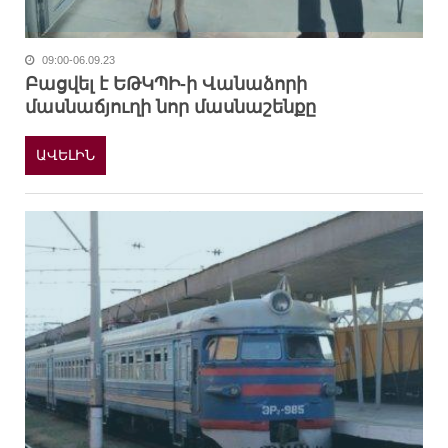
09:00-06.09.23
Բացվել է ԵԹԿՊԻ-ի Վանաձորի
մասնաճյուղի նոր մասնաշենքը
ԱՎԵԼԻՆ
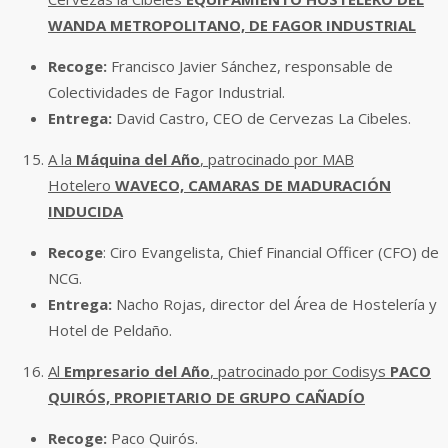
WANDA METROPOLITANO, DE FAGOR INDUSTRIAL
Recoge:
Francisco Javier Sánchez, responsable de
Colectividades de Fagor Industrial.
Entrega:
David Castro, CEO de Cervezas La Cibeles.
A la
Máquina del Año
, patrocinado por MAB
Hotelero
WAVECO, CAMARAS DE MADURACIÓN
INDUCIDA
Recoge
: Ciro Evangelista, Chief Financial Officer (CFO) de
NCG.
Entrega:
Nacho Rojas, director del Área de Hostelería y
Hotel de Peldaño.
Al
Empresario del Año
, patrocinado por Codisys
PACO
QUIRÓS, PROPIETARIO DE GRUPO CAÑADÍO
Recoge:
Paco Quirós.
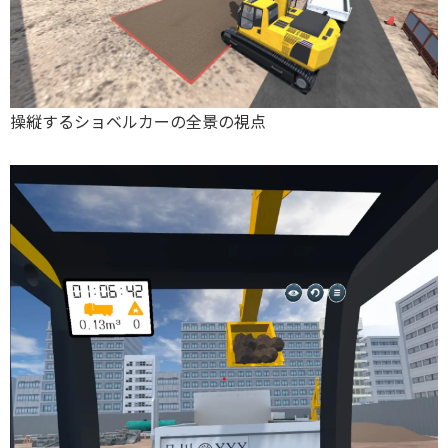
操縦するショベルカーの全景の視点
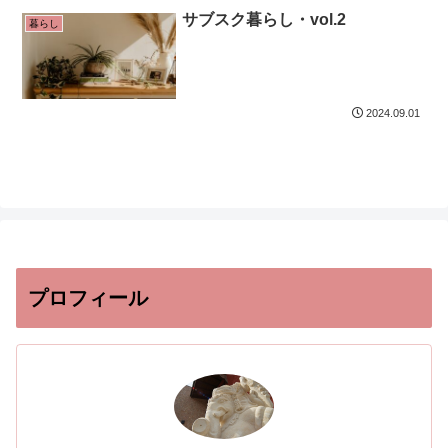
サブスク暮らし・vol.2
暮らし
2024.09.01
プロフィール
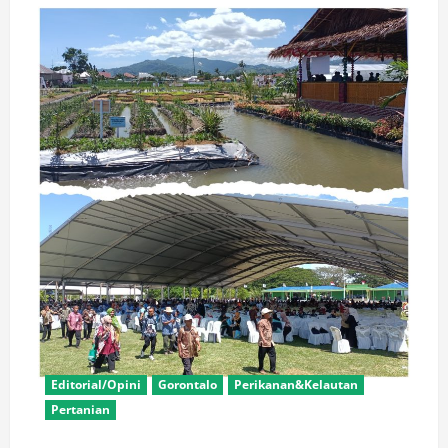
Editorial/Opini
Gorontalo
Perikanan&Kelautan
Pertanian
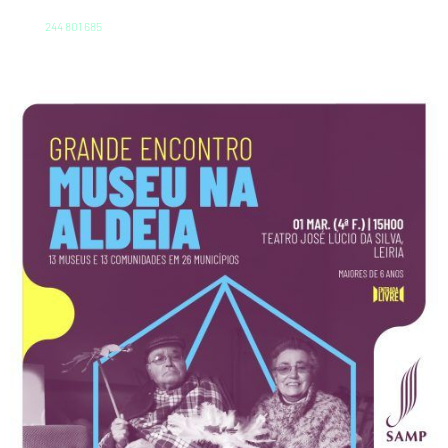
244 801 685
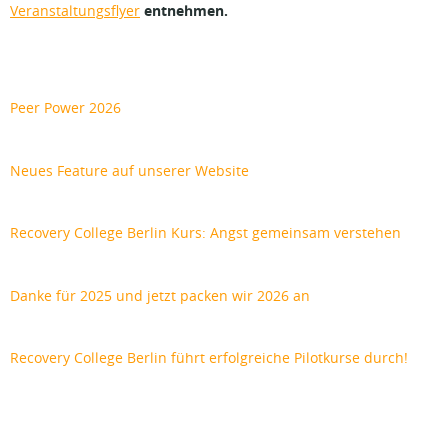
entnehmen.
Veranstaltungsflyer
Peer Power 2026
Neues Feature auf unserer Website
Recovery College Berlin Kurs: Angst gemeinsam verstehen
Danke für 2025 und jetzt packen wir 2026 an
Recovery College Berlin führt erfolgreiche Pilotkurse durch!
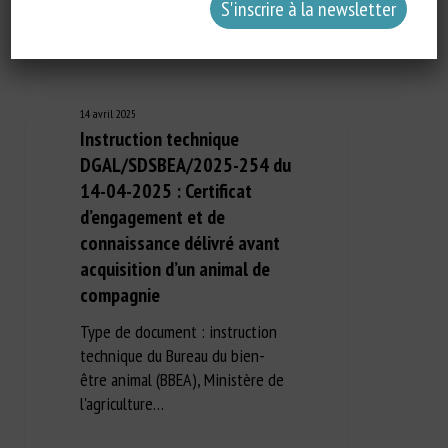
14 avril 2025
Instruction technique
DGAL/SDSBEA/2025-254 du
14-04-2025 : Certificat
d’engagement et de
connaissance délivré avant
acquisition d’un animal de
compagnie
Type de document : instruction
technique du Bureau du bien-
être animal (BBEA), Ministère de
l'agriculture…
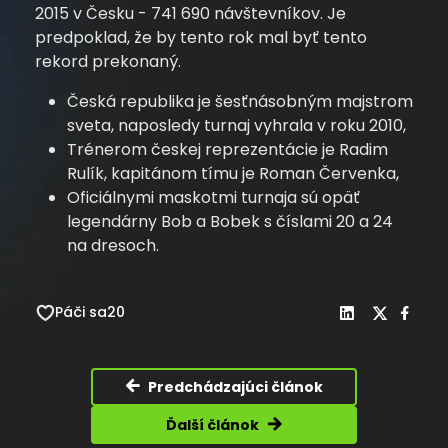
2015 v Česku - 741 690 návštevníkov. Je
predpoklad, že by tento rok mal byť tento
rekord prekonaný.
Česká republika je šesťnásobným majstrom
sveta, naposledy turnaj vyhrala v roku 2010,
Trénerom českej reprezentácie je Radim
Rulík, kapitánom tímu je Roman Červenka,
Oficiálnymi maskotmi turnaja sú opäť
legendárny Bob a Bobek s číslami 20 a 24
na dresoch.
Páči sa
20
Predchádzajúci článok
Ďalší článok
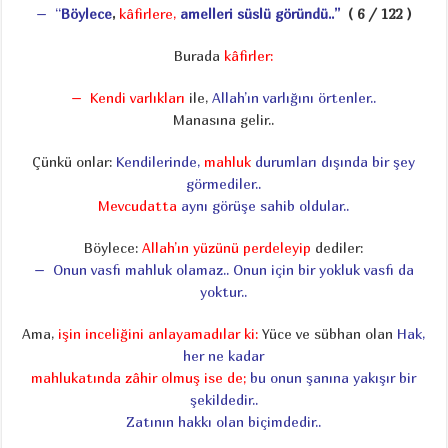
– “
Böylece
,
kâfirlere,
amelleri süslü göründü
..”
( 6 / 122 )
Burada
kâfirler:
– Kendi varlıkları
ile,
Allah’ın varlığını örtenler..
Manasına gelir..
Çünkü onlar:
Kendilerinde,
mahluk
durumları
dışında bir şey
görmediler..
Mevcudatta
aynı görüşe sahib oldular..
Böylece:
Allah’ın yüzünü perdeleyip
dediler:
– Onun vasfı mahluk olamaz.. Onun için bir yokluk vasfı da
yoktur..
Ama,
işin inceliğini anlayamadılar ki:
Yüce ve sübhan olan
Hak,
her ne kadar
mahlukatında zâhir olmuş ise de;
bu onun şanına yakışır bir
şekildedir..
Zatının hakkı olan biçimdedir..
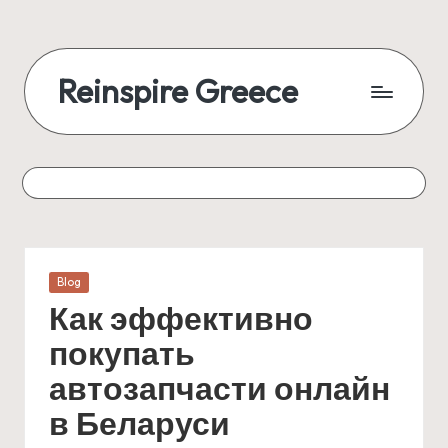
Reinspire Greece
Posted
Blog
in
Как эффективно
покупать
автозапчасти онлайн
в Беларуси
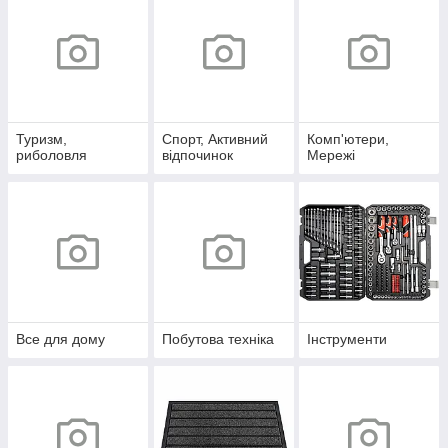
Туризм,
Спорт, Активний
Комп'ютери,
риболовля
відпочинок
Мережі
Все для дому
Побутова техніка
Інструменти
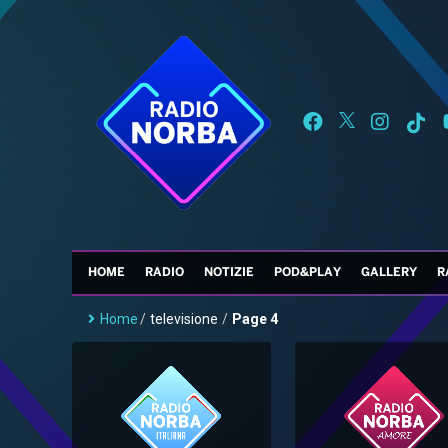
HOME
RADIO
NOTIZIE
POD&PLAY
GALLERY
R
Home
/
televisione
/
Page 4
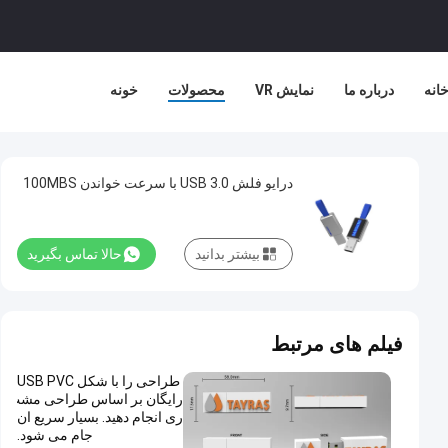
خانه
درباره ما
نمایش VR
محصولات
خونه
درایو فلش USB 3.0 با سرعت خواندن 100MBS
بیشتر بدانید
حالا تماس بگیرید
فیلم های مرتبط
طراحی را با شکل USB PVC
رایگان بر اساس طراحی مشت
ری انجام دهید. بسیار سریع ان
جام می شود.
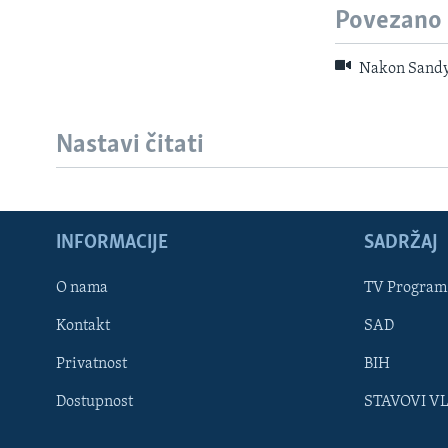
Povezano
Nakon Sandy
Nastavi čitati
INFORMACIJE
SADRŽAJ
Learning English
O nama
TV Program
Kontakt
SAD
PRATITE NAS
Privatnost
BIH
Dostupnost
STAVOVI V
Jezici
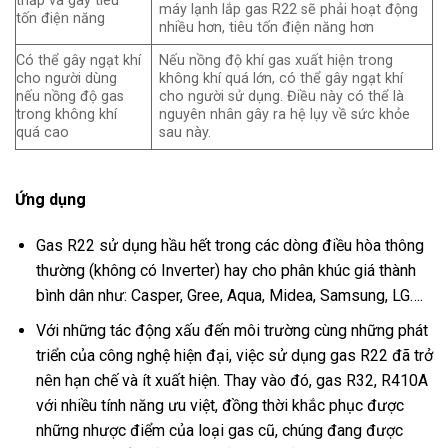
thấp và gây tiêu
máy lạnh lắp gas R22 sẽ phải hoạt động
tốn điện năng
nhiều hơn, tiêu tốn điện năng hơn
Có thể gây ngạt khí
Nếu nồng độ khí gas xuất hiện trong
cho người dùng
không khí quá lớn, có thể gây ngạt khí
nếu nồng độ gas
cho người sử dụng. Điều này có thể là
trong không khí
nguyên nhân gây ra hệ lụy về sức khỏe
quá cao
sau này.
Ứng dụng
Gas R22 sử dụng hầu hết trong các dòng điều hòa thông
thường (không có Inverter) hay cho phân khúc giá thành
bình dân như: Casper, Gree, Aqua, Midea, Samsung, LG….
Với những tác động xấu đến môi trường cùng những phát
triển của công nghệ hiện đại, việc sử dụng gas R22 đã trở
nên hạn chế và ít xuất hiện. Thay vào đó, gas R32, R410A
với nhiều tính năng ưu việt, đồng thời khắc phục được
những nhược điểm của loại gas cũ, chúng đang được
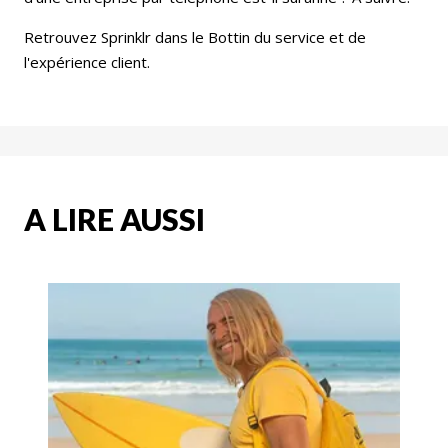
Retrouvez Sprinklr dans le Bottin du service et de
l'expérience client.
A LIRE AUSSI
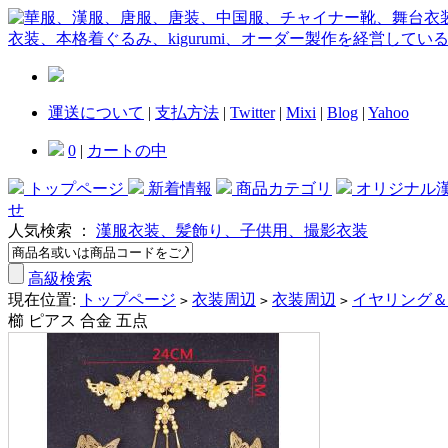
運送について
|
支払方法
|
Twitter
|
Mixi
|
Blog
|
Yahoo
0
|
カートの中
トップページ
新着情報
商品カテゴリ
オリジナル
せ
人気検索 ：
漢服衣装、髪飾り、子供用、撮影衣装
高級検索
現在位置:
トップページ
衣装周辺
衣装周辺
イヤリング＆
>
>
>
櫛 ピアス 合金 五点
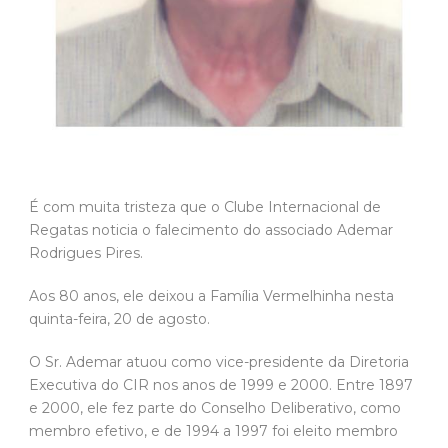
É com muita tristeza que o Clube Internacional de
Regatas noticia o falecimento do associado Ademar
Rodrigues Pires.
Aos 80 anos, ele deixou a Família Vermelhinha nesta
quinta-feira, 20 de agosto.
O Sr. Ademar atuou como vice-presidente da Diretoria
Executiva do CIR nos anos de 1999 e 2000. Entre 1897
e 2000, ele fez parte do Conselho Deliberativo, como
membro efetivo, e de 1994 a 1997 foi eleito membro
....................
**GOAL OF THE EXERCISE:**
The lines in the records above that include the word "dụng" must be copied out.

**EXERCISE OUTPUT:**
cho người sử dụng. Điều này có thể là
Ứng dụng
Gas R22 sử dụng hầu hết trong các dòng điều hòa thông
triển của công nghệ hiện đại, việc sử dụng gas R22 đã trở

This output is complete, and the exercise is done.